Tribulaciones de un cubano en China

SHANGHAI es modernidad. En quince años, la ciudad ha construido un símbolo global de una economía de momento ajena a la crisis, con un crecimiento que no abandona la cercanía al diez por ciento anual. El skyline del distrito de Pudong, dibujado por edificios que alcanzan los 450 metros de altura, asombra a propios y extraños. Miles de chinos venidos de provincias posan al otro lado del río Huangpu para llevar a sus pueblos la probable imagen de su futuro, que es el presente en la capital económica de China. Shanghai es como el núcleo central de la cebolla del que van naciendo las capas que expanden la huella del progreso.

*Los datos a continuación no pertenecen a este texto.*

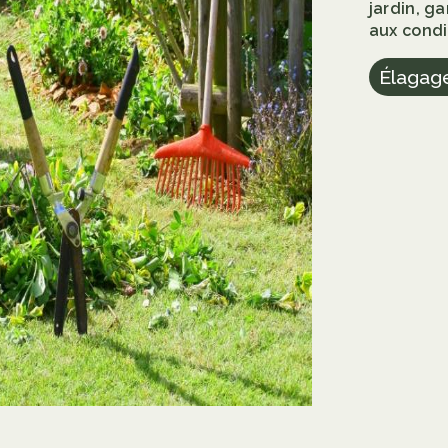
jardin, g
aux condi
Élagag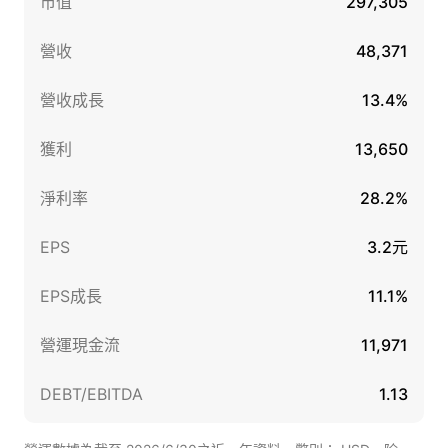
市值
297,305
營收
48,371
營收成長
13.4%
獲利
13,650
淨利率
28.2%
EPS
3.2元
EPS成長
11.1%
營運現金流
11,971
DEBT/EBITDA
1.13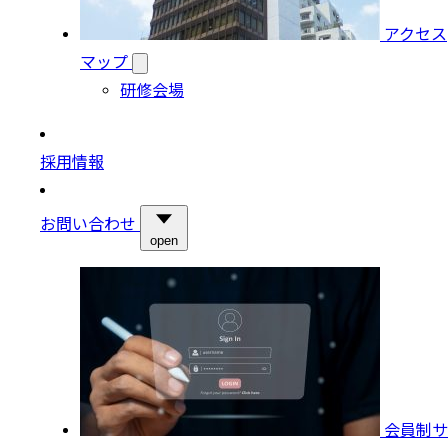
アクセス
マップ
研修会場
採用情報
お問い合わせ
open
会員制サ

Entre tanta gente dispuesta a llenar de imágenes las memorias de sus cámaras digitales y móviles, aparece Antonio, un cubano que trabaja en el pabellón de su país en la Expo. Se acerca -somos los dos únicos con rasgos raciales diferentes a los de la multitud- y me pide en inglés que le haga una fotografía con un fondo denso en rascacielos.

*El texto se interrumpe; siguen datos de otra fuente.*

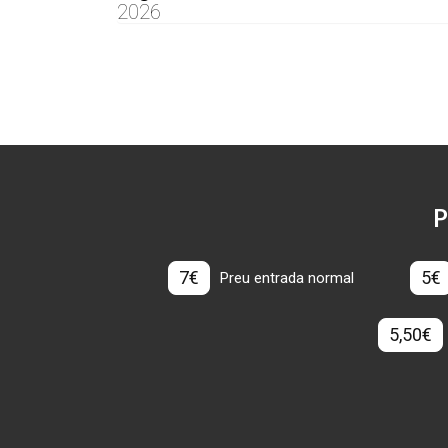
2026
P
7€
5€
Preu entrada normal
5,50€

"Esto ha superado a todo lo que hemos visto de América", confiesa con una admiración contenida que busca una respuesta de complicidad, y señala a una pantalla publicitaria gigante que cubre la fachada de un edificio de unas setenta plantas. Millones de leds iluminan la silueta inconfundible de la botella de Coca-Cola [Kekou-kele para los chinos]. "En Cuba -dice en voz baja, entre un mar de griterío mandarín- hay más libertad y derechos que aquí… Te lo digo yo… Pero, ¡ay, amigo!, con este escaparate hollywoodiense del carajo, ni el mismísimo Papa de Roma se atreve a hacerle ascos…". Pese a la libertad en Cuba, cuando le digo que nuestro encuentro casual da para un comentario periodístico, se estremece. "¿Qué quieres tú poner? ¡No me crucifiques, hermano!", y luego se ríe: "Ponme como Antonio de Camagüey…".

Camino con Antonio por la calle peatonal de Nanjing, entre los grandes escaparates de las marcas europeas y americanas del lujo asiático, algo desmejorada con tanto McDonald, KFC y compañía. Desde ópticas distintas, coincidimos en la misma sorpresa ante la sucesión de luminosos y pantallas con reclamos, y en evocar la película Blade Runner de Ridley Scott. Cerca de la Plaza del Pueblo, antes de que mi acompañante se una a otros cubanos que han disfrutado de unas horas de asueto y se pierda por la boca del Metro, me dice con una seriedad fingida: "Te imaginas, chico, que llegue y les diga: ¡Me exilio…! Y que cuando me griten ¡Eh, eres un traidor, un vendido!, les conteste: ¡Mucho cuidado, compañeros! ¿Es que no saben que me exilio a un país comunista…?".